Late yesterday evening, I grabbed the 40D—that's where the 24-105mm lens was attached—and headed for the back door to see if I could catch some of the rich coral and lavender in the sky. To the west, the sunset wasn't anything to write home about. The clouds in the east, however, were a different matter. Quickly, I stepped outside and failed to give much attention to Galen who, of course, dashed out with me. "Whoopee! Outside! Playtime!", he thought. The pup sprang up, caught his foot in the camera strap that dangled down and Crash! Yet again, the 40D hit the concrete. It was a horrible sight. I saw the lens hood smack the patio surface, bounce, then it was the camera's turn. Shplat! With a thud the whole thing finally settled in a heap. 

Now, I really love having a second camera. Mostly, it's that lens-changing thing and I learned once that I don't want to be without a backup camera. Unfortunately, I can't brush off the cost of a new DSLR and a replacement L lens. My heart was right there on the concrete beside the camera gear. I scooped it up—the camera that is. (Who remembers rules about bending from the waist in a situation like that?)  Nothing obvious in the way of serious damage. A sizable ding on the body and some rather nasty battle scars on the lens hood, but the camera seemed to focus, the zoom functioned, and when I tried multiple buttons everything seemed to be in working order. Of course, I will do further testing of the battered gear today to make sure everything works, but I am reasonably assured that I got lucky.

Thanks Canon for making an affordable DSLR that will take some body slams and continue to do the job.
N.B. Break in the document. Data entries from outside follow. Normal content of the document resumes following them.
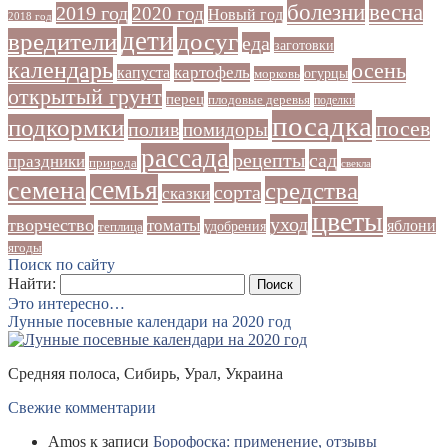
болезни
весна
2019 год
2020 год
Новый год
2018 год
дети
досуг
вредители
еда
заготовки
календарь
осень
картофель
капуста
огурцы
морковь
открытый грунт
перец
плодовые деревья
поделки
посадка
подкормки
посев
полив
помидоры
рассада
рецепты
сад
праздники
природа
свекла
семья
семена
средства
сорта
сказки
цветы
уход
творчество
томаты
яблони
удобрения
теплица
ягоды
Поиск по сайту
Найти:
Это интересно…
Лунные посевные календари на 2020 год
Средняя полоса, Сибирь, Урал, Украина
Свежие комментарии
Amos
к записи
Борофоска: применение, отзывы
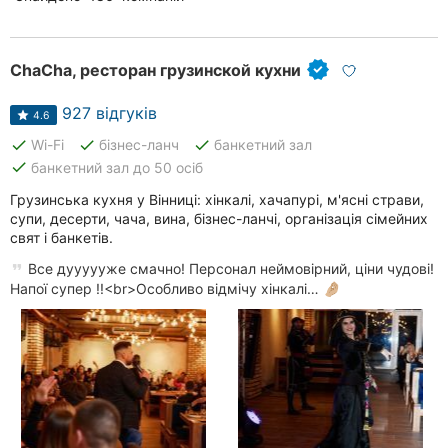
ChaCha, ресторан грузинской кухни
927 відгуків
4.6
done
done
done
Wi-Fi
бізнес-ланч
банкетний зал
done
банкетний зал до 50 осіб
Грузинська кухня у Вінниці: хінкалі, хачапурі, м'ясні страви,
супи, десерти, чача, вина, бізнес-ланчі, організація сімейних
свят і банкетів.
Все дуууууже смачно! Персонал неймовірний, ціни чудові!
Напої супер !!<br>Особливо відмічу хінкалі… 🤌🏼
Now, if you could help me learn to watch where my feet are and keep my camera strap out of puppy range....


  1. The Canons are made like the old Timex watches!

  2. All that I have to say is ouch!!! That is one tough camera. I don't treat my cameras with kid gloves either and will change lenses in a minute if I need to. When you talked about Galen, I thought about Hobbs and his exuberance. I can just see my D300 going skydiving off of the table. I keep straps fully on the table. No dangling zones are strictly enforced. :) So wonderful, very wonderful, to be reading of your adventures again, even when they cause me to have a gut check!

  3. Steve - Yeah, I thought about those old Timex commercials. With my limited experience in photography, I am in no position to compare toughness of build among the varying brands. But, I know I am happy with my two instances of dodging a gear disaster.

  4. Paul - Ouch is right. Maybe I just have a camera guardian looking after me. Funny you mention dangling straps and the table. I had made such a studied point of avoiding straps dangling from table edge. That, I could see coming. Shplat on the tile floor. Then, I still goofed up. Oh, well. Thanks for welcoming me back to the active bloggling world.

  5. Yikes, I cringed when I read this! The thought of dropping my beloved 24-105 is scary. Glad it turned out well :)

  6. Mary Ann - I am still cringing! I have three favorite lenses that I wouldn't want to be without. But, no doubt, my workhorse, walkabout lens is the 24-105. It's a gem.

  7. It's not a matter of "if" but more a matter of "when" we will watch our cameras make that hard impact. I've done that with a Nikon 80-400mm VR lens. I noticed immediately after picking it up that it no longer was straight but had this nice little bend in the middle of it. The camera was okay since the lens took the impact. Hope it all works out for you.

  8. Monte - Oh, the sound of that 80-400 landing must have been painful. No personal experience, but it sounds like a wonderful lens. So far, I haven't found any problems with lens or camera. Whew!